ロータリーの魅力発見

先日地区補助金管理セミナーが熊本市で開催され、井田会長エレクトと松田次年度幹事が出席されました。財団や補助金と聞くと「難しい」「わからない」と思いがちですが、とても大切なことですので、私たちも、ロータリーの補助金制度と寄付との関係について、少し復習してみたいと思います。

ロータリーの奉仕活動を制度的に支えているのが、ロータリー財団による補助金制度です。補助金には「地区補助金」と「グローバル補助金」の二つがあり、それぞれ目的と役割が異なります。
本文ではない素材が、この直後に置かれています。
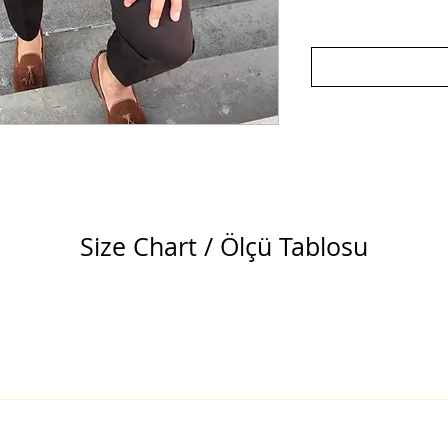
Size Chart / Ölçü Tablosu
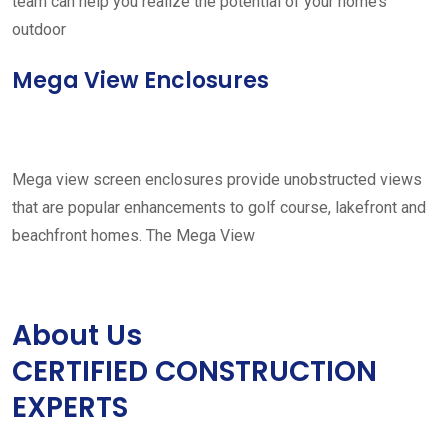
team can help you realize the potential of your home’s
outdoor
Mega View Enclosures
Mega view screen enclosures provide unobstructed views
that are popular enhancements to golf course, lakefront and
beachfront homes. The Mega View
About Us
CERTIFIED CONSTRUCTION
EXPERTS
地区補助金は、各地区に配分される「地区財団活動資金(DDF)」を原資として、地区内や地域社会のニーズに応じた奉仕活動に活用できる補助金です。比較的小規模で、地域密着型の事業に使いやすく、クラブが主体的に企画・実施できるのが特徴です。青少年支援、福祉活動、教育支援、環境保全、災害支援など、幅広い分野に活用することができます。

一方、グローバル補助金は、より規模の大きな国際的プロジェクトを対象とした補助金で、「平和構築と紛争予防」「疾病予防と治療」「水と衛生」「母子の健康」「教育の支援」「地域経済の発展」「環境」という7つの重点分野に沿った事業であることが求められます。海外クラブとの協力が原則で、持続可能性、成果の測定、現地の自立支援などが重視されます。単なる物資支援ではなく、長期的に地域社会の力となる仕組みづくりが求められる点が特徴です。

これらの補助金の財源となっているのが、私たち会員からの寄付です。とくに年次基金への寄付は、いったんロータリー財団に預けられた後、約3年後に地区財団活動資金(DDF)として地区に戻ってきます。そしてこのDDFが、地区補助金やグローバル補助金の原資となります。
つまり、私たちが今行っている寄付は、数年後に「補助金」という形になって、自分たちの地区や世界での奉仕活動として戻ってくる仕組みになっているのです。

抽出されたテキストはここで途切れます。